Posted By human On 2013年1月31日 @ 14:37 In マンデーサロン | Comments Disabled

マンデーサロン 2013年1月29日(月)

講師: 土屋勝彦教授・田中敬子教授・山本明代教授

テーマ: 研究プロジェクト報告会(1) 「―シンポジウム「世界文学におけるオムニフォンの諸相」について」

オムニフォンとは、「あらゆる言葉が同時に響き渡る言語空間」において、言語的コミュニケーションの中枢となる規範言語に抗い、少数言語に隠された文学的機能をすくいあげるという意味がある。

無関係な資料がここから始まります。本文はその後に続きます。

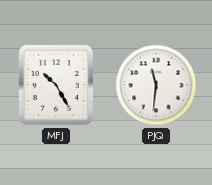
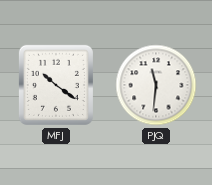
MFJ: 10:25 -> 10:21
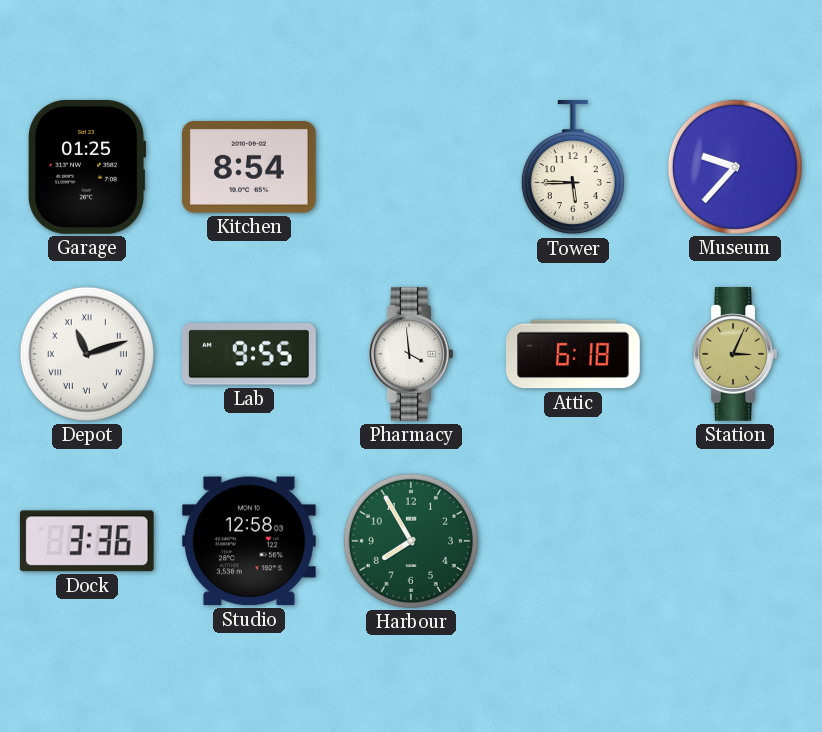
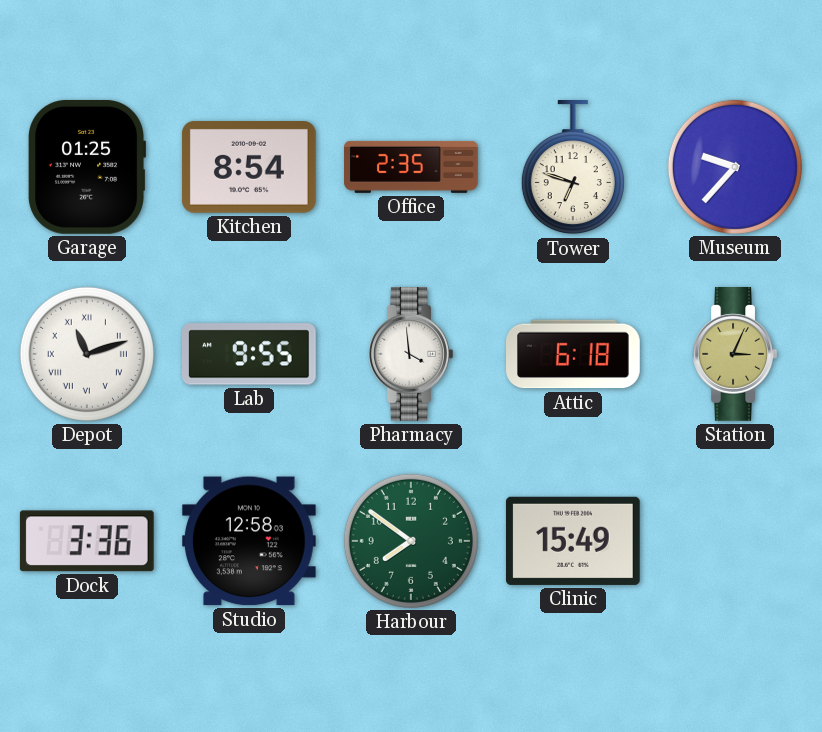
Office: none -> 2:35
Tower: 5:45 -> 6:48
Harbour: 7:55 -> 7:51
Clinic: none -> 15:49
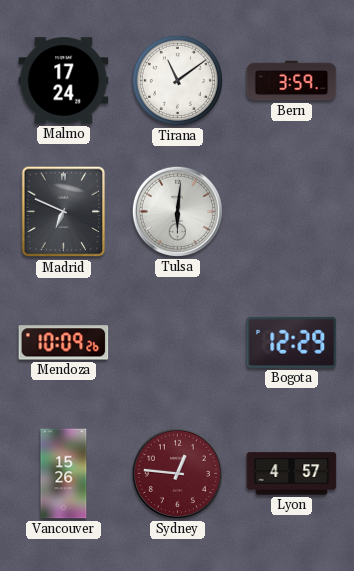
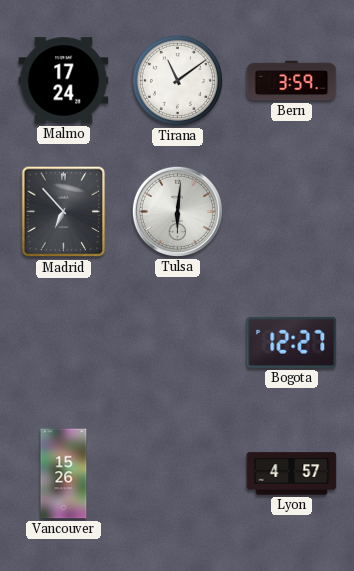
Madrid: 6:49 -> 6:53
Mendoza: 10:09 -> none
Bogota: 12:29 -> 12:27
Sydney: 12:46 -> none
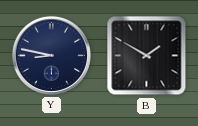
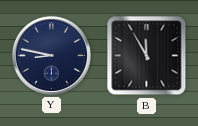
B: 1:50 -> 11:55
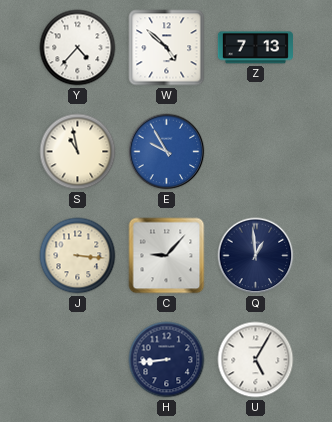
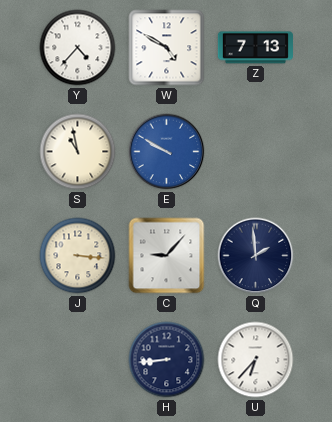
W: 4:52 -> 4:50
E: 9:55 -> 9:50
Q: 12:59 -> 1:59
U: 5:05 -> 6:37
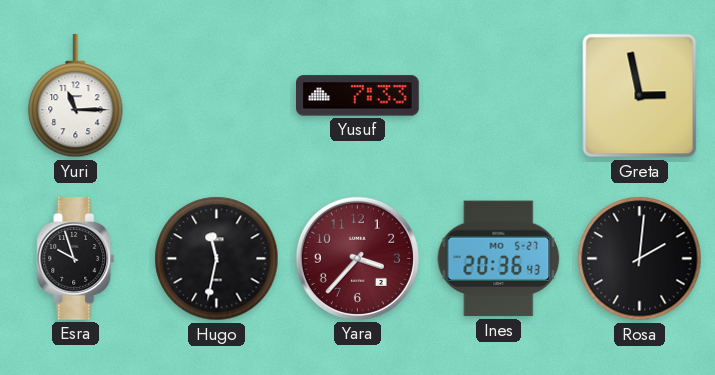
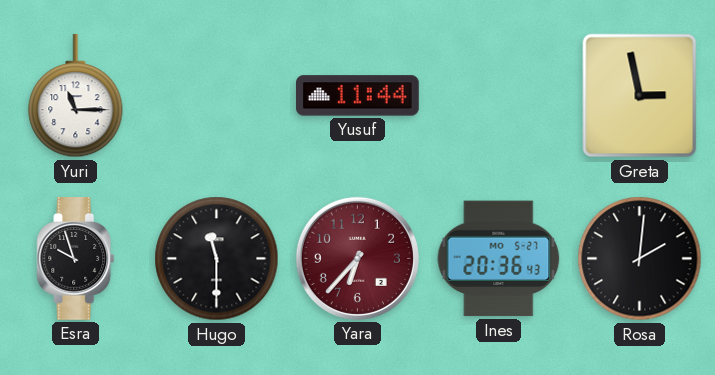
Yusuf: 7:33 -> 11:44
Hugo: 11:32 -> 11:30
Yara: 3:37 -> 6:37
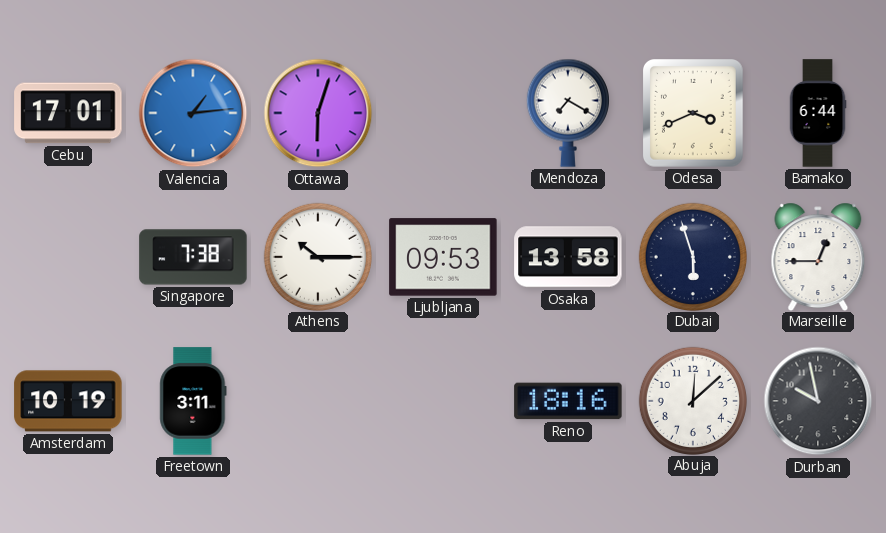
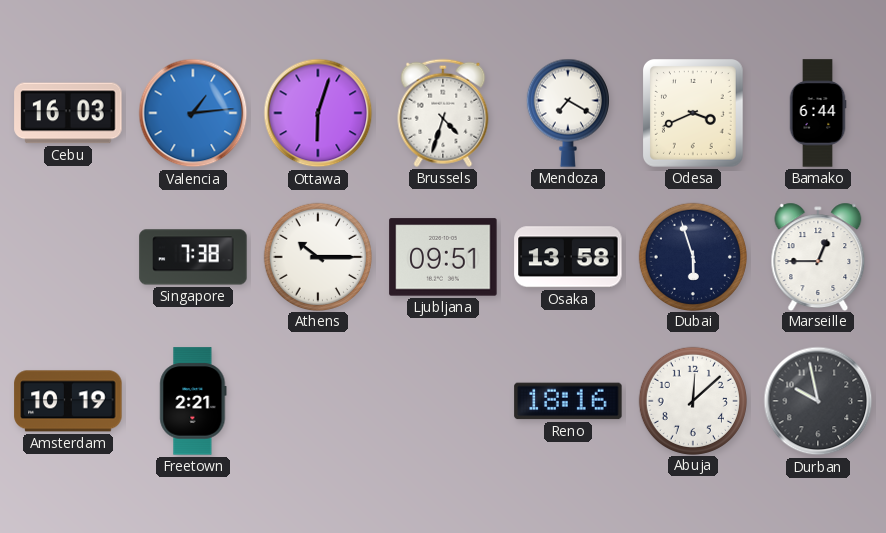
Cebu: 17:01 -> 16:03
Brussels: none -> 4:33
Ljubljana: 09:53 -> 09:51
Freetown: 3:11 -> 2:21
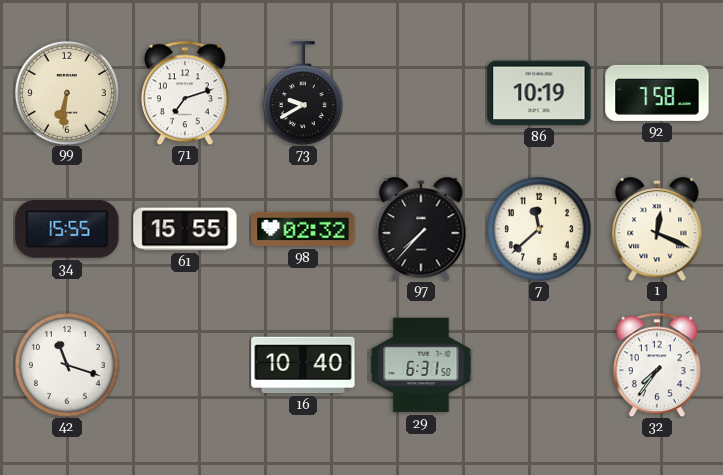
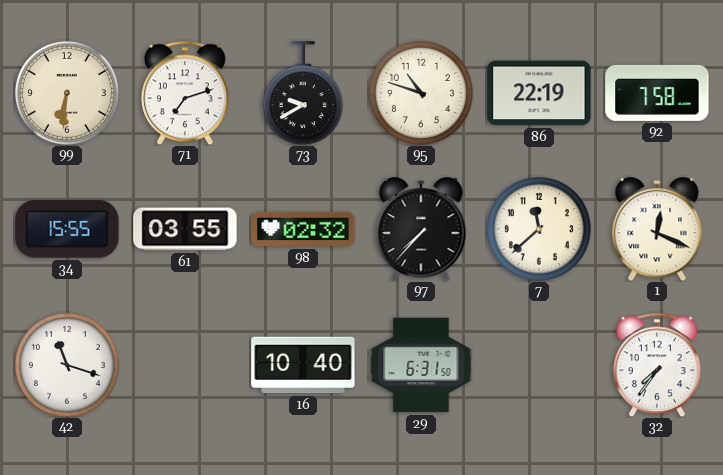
95: none -> 10:48
86: 10:19 -> 22:19
61: 15:55 -> 03:55
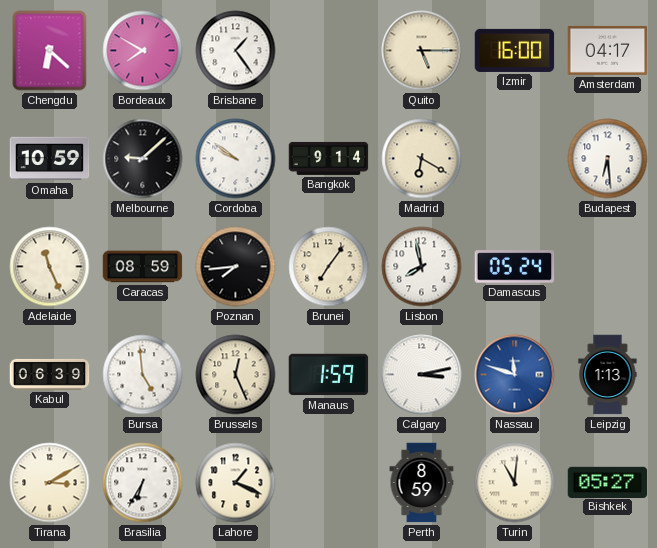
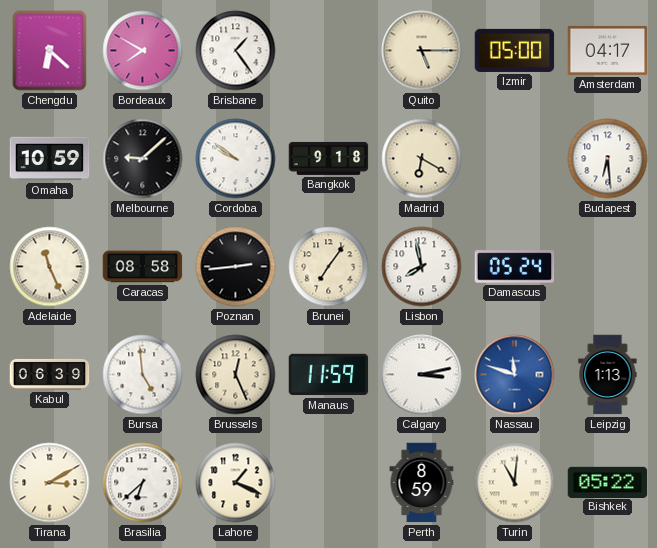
Izmir: 16:00 -> 05:00
Bangkok: 9:14 -> 9:18
Caracas: 08:59 -> 08:58
Poznan: 7:44 -> 2:44
Manaus: 1:59 -> 11:59
Brasilia: 6:35 -> 6:38
Bishkek: 05:27 -> 05:22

質疑では、少数言語が母語を超える「揺らぎ」の可能性についての議論が主なトピックとなった。方言や土着の言葉で書かれた芸術作品に触れた際、一種のノスタルジアを感じたり、その異質性からエキゾチシズムを掻き立てられたりといった経験は、誰しもあるだろう。それが一種の「揺らぎ」であり、社会化の過程で失った、言語を介さないコミュニケーションに基づく世界との一体感への、母体回帰のような感情へ結びつく。

「少数言語」は、あらゆる感情を伝える可能性を秘めた文節不可能なツールとしての「声」と、文法、発話、理性的構成などのルールを無視すれば即、理解不可能に陥るもろさをひめた「規範」との、いわば中間の領域にある。失われつつあるマイノリティとシンクロしようとする文学的試みは、現在の「われわれ」を形作る源となった「根源」を遡上し、「いま」を知る可能性へと繋がる。それは「退行」ではなく、新たなアイデンティティのあり方を見つける可能性へ向かって開かれているといえよう。